In a short opinion released last month the Connecticut Appellate Court considered whether to recognize a claim for loss of consortium for a same sex domestic partner.The case is called Mueller v. Tepler and it is available here.
As the court explains in the opinion, its decision is based on a previous case called Gurliacci v. Mayer, 218 Conn. 531, 564, 590 A.2d 914 (1991), in which the state's Supreme Court held that a claim for loss of consortium cannot be maintained when the plaintiff was not married to the victim at the time the underlying tort occurred. In that case, the plaintiff was engaged to the victim and they were living together. Yet, the court held that a formal marriage relation "forms the necessary touchstone to determine the strength of commitment between the two individuals which gives rise to the existence of consortium between them in the first instance." Thus, it concluded that there is simply no right to a cause of action for loss of consortium if the injury occurred prior to the marriage of the parties.’’

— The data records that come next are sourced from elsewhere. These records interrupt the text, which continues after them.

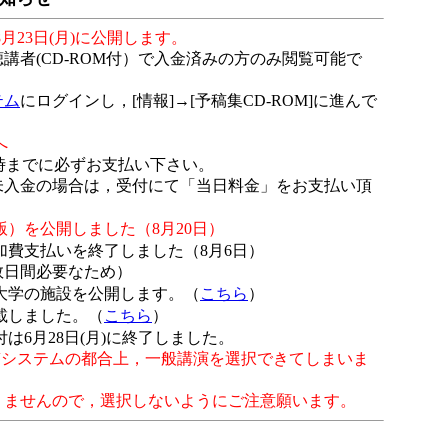
8月23日(月)に公開します。
者(CD-ROM付）で入金済みの方のみ閲覧可能で
テム
にログインし，[情報]→[予稿集CD-ROM]に進んで
へ
5時までに必ずお支払い下さい。
金の場合は，受付にて「当日料金」をお支払い頂
）を公開しました（8月20日）
費支払いを終了しました（8月6日）
間必要なため）
大学の施設を公開します。（
こちら
）
載しました。（
こちら
）
は6月28日(月)に終了しました。
稿システムの都合上，一般講演を選択できてしまいま
せんので，選択しないようにご注意願います。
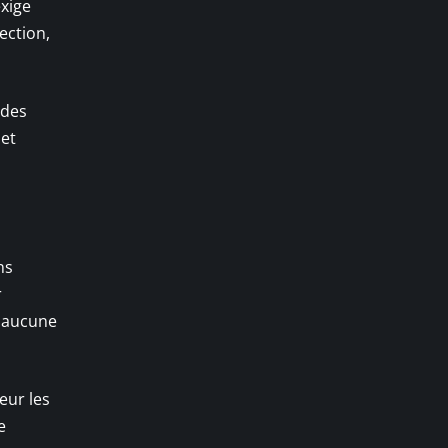
exige
ection,
 des
 et
ns
r
r aucune
eur les
e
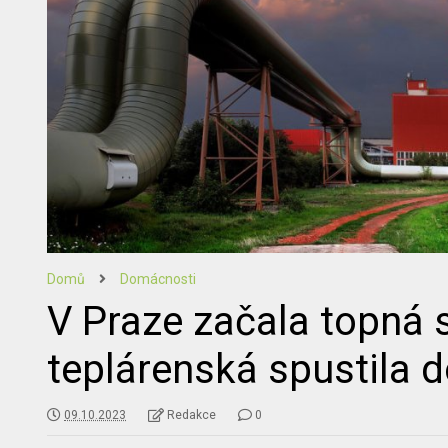
Domů
Domácnosti
V Praze začala topná 
teplárenská spustila 
09.10.2023
Redakce
0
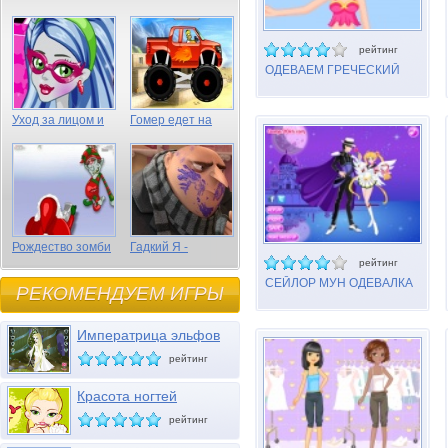
рейтинг
ОДЕВАЕМ ГРЕЧЕСКИЙ
НАРЯД
Уход за лицом и
Гомер едет на
волосами Гулии
грузовике
Эпс
Рождество зомби
Гадкий Я -
спрятанные
рейтинг
предметы
СЕЙЛОР МУН ОДЕВАЛКА
РЕКОМЕНДУЕМ ИГРЫ
ПАРНАЯ
Императрица эльфов
рейтинг
Красота ногтей
рейтинг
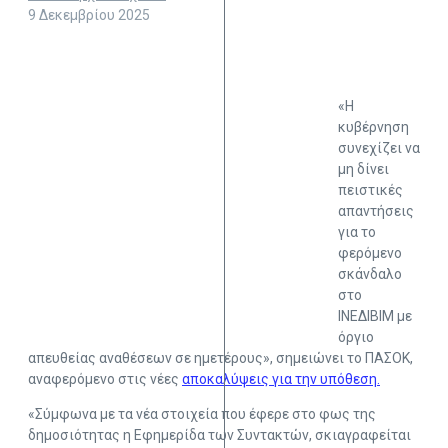
9 Δεκεμβρίου 2025
«Η
κυβέρνηση
συνεχίζει να
μη δίνει
πειστικές
απαντήσεις
για το
φερόμενο
σκάνδαλο
στο
ΙΝΕΔΙΒΙΜ με
όργιο
απευθείας αναθέσεων σε ημετέρους», σημειώνει το ΠΑΣΟΚ,
αναφερόμενο στις νέες
αποκαλύψεις για την υπόθεση.
«Σύμφωνα με τα νέα στοιχεία που έφερε στο φως της
δημοσιότητας η Εφημερίδα των Συντακτών, σκιαγραφείται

In Mueller v Tepler, the plaintiff argued that the court should not follow this precedent because she would have been married to the victim at the time of the underlying tort had it not been for what the court referred to as "the unconstitutional deprivation of her right to do so."
Having set the stage so nicely for an interesting, and definitely valid, question, the court then avoided it by stating that "even if we were to assume that a complaint that includes such an allegation states a legally sufficient claim for loss of consortium, the plaintiff did not plead this fact in the third amended complaint. Although the plaintiff pleaded that she was in a stable relationship with Mueller, lived with her for many years, supported her financially and entered into a civil union with her one and one-half years after the tortious conduct had occurred, these allegations, even when construed in the light most favorable to the plaintiff, do not allege that the couple would have formalized their relationship before the defendants’ negligent acts ceased on March 5, 2004."

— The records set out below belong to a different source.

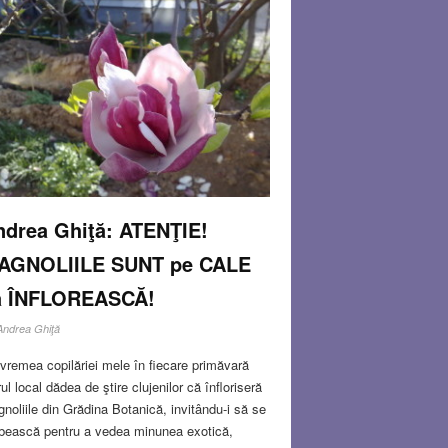
ndrea Ghiţă: ATENŢIE!
AGNOLIILE SUNT pe CALE
ă ÎNFLOREASCĂ!
Andrea Ghiţă
vremea copilăriei mele în fiecare primăvară
rul local dădea de ştire clujenilor că înfloriseră
noliile din Grădina Botanică, invitându-i să se
bească pentru a vedea minunea exotică,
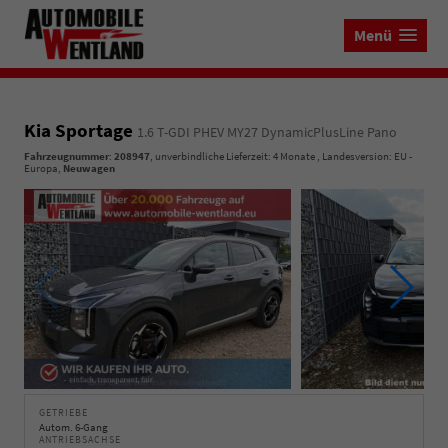
Menü
Kia Sportage
1.6 T-GDI PHEV MY27 DynamicPlusLine Pano
Fahrzeugnummer
:
208947
, unverbindliche Lieferzeit:
4 Monate
, Landesversion: EU -
Europa,
Neuwagen
GETRIEBE
Autom. 6-Gang
ANTRIEBSACHSE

That's weak. So the plaintiff did not use the magic words "If state law had allowed it at the time, I would have married my partner before her injury" but so what? The important issue was whether marriage should be the deciding factor to determine whether the plaintiff has in fact suffered the injury we know as "loss of consortium."
I admit I don't know what the law is on this issue in other jurisdictions, but now I am curious to find out.
Thanks to the Legal Profession blog for the tip.